A : Comment t’es tu mis à la musique ?
YA : Je suis complètement autodidacte. J’ai commencé il y a une quinzaine d’années, après l’écoute d’un album de Kiss, que j’écoute toujours. J’ai énormément bosser la guitare rythmique, pendant 8 ans j’ai fait que ça, et d’ailleurs je ne voulais pas faire de chorus, je voulais vraiment me perfectionner dans la rythmique. Pour moi, au même titre qu’une basse, c’est la locomotive. Avant de faire de l’instrumental, quand j’écoutais des disques de guitare instrumentale, je trouvais que la rythmique derrière était d’une pauvreté affligeante, trois accords qui ne groovent pas une cacahuète, alors que selon moi la main droite d’un guitariste c’est sa batterie et c’est pour ça que j’ai vachement flashé sur des jeux comme Nuno Bettencourt (ex-Extreme) qui est hyper rythmique. Mes idoles c’était Paul Stanley, Rudolf Shenker car c’était que des rythmiques, et au fur et a mesure j’ai commencé à apprendre des solos, car dans la plupart des groupes que j’ai fait j’étais le seul guitariste. J’ai ensuite travailler le solo avec tout ce background de rythmique derrière moi. C’est pour ça que dans mon jeu c’est très mitigé, y’a beaucoup de rythmique, beaucoup de chorus, mais pas une rythmique qui sert de base pour le chorus. Pour moi les deux ont vraiment leur importance..

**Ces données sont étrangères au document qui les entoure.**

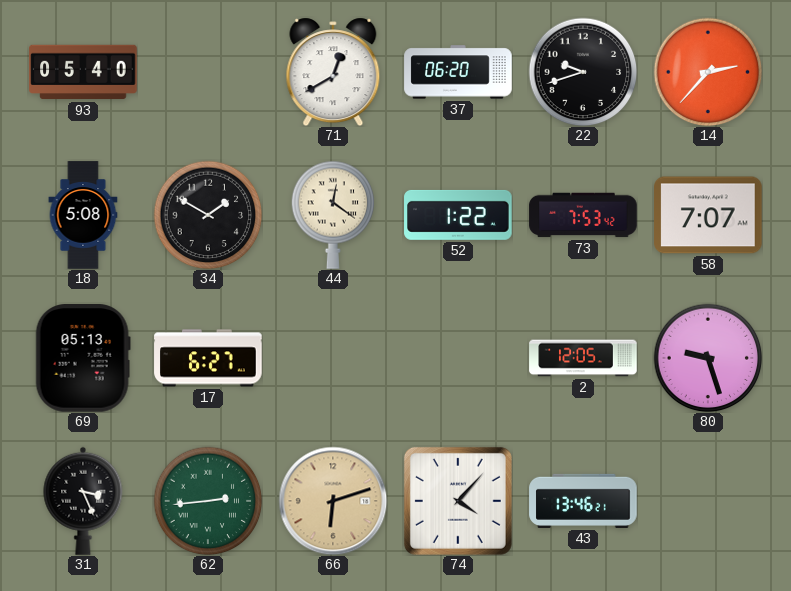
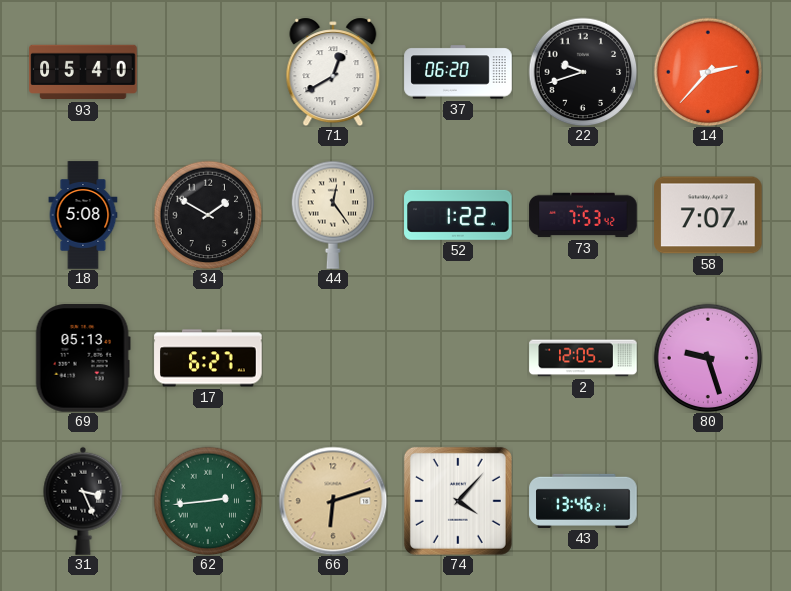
44: 12:21 -> 12:24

A : Comment s’est passé l’enregistrement du nouvel album ?
YA : Oh très bien ! En fait y’avait pas de difficulté car j’ai tout fait chez moi. Pour les enregistrements aux Etats-Unis, il m’envoyaient leur session Pro Tools, j’écoutais, je faisais mes remarques, si ça allait pas ils recommençaient. Il valait mieux enregistrer là-bas car il y a quand même beaucoup de cuivres. Ils nous ont envoyés des mixs, on a fait les nôtres de notre côté et finalement on a gardé les nôtres. Ils avaient fait du très bon travail, mais comme on avait déjà mixé le reste de l’album, c’était plus cohérent de garder la couleur de notre mix. Je suis d’ailleurs ravis du travail qu’ils ont fait d’autant plus que ce sont des pointures qui ont participé à l’album. Parmi elles il y a les chanteur de Santana depuis l’album Supernatural, et l’ensemble basse/batterie pour le premier titre repris, tout le groupe Tower of Power, un groupe des années 70 qui tourne toujours beaucoup, pour le second, et pour le troisième qui sonne plutôt country et qui est l’OVNI de l’album, c’est la choriste d’Elton John qui chante..

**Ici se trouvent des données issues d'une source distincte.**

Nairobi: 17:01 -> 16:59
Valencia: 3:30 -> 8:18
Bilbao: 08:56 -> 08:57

A : Comment as-tu réussi à avoir ces personnes sur l’album ?
YA : C’est grâce à mon éditeur en fait. Il gère pour toute l’Europe le catalogue de Robert Johnson, donc ses œuvres musicales et ses partitions. Robert Johnson est considéré comme l’inventeur du Blues. Il a enregistré 18 titres dans sa vie, de 1937 à 1938, année où il est mort. Toutes ses bandes son sont des mines d’or, quand tu écoutes ses enregistrements, y’a tout ! Le dernier Clapton n’est fait que de reprises de Robert Johnson. Ce type a été repris des tonnes de fois déjà. Jean Davoust a contacté les équipes américaines qui gèrent ce catalogue, on leur a envoyé mes deux albums précédents, et ils ont été intéressés par le projet. Ca tombait bien car ce qu’il manquait à mes précédents albums c’était des parties chantées pour avoir une distribution digne de ce nom, pas en France, mais ailleurs, et là c’est ce qu’on va avoir, on va être distribués au Canada, aux Etats-Unis et au Japon..

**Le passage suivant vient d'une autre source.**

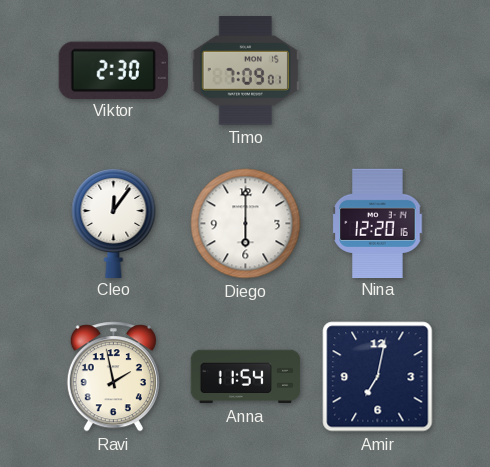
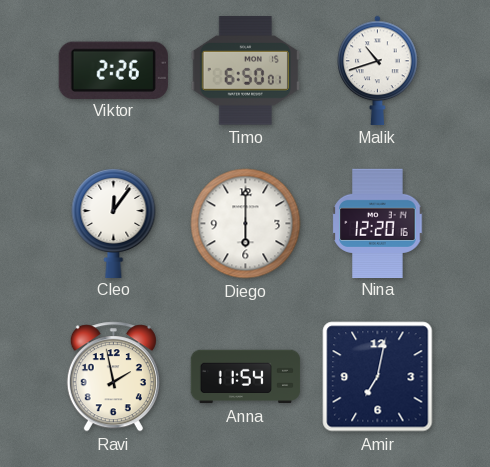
Viktor: 2:30 -> 2:26
Timo: 7:09 -> 6:50
Malik: none -> 10:42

A : Où as tu enregistrés les autres morceaux et avec qui ?
YA : En fait j’ai enregistré le reste ici, sans personne d’autres. J’ai tout fait comme d’habitude, basse, batterie, et guitares. C’est plus pour une question de souplesse d’emploi du temps, car j’ai un bassiste, avec qui je m’entends très bien. Et puis j’aime bien enregistrer ces parties, j’aime bien la basse, alors quand je sais que je vais enregistrer un nouvel album je travaille ma basse aux doigts 3 heures par jour pour vraiment me remettre dans l’esprit et après j’enregistre. C’est aussi un challenge, et financièrement c’est moins coûteux.

A : Y’a d’autres musiciens avec qui tu aimerais travailler ?
YA : Y’en a plein, la liste est longue ! (rires) En français y’en a pas énormément, et après ça peut être très large. Par exemple la tournée qui vient j’en suis très contant, car j’aime beaucoup Patrick Rondat, je respecte beaucoup ce qu’il fait. J’aime beaucoup ce que fait Rudy Roberts, qui a enregistré avec Stuart Hamm et Jonathan Mover, et qui prépare son troisième. Il y a aussi Christophe Godin que j’aime beaucoup, surtout pour son humour. J’aimerais bien travailler avec Lavilliers, mais là on commence à changer de domaine. Dans la nouvelle tendance j’aime aussi De Palma, je trouve qu’il a pleins de choses à dire, qu’il a un vrai feeling … Sinon je ne sais pas trop … Participer au nouvel album de Paul Stanley, on peut rêver (rires) ….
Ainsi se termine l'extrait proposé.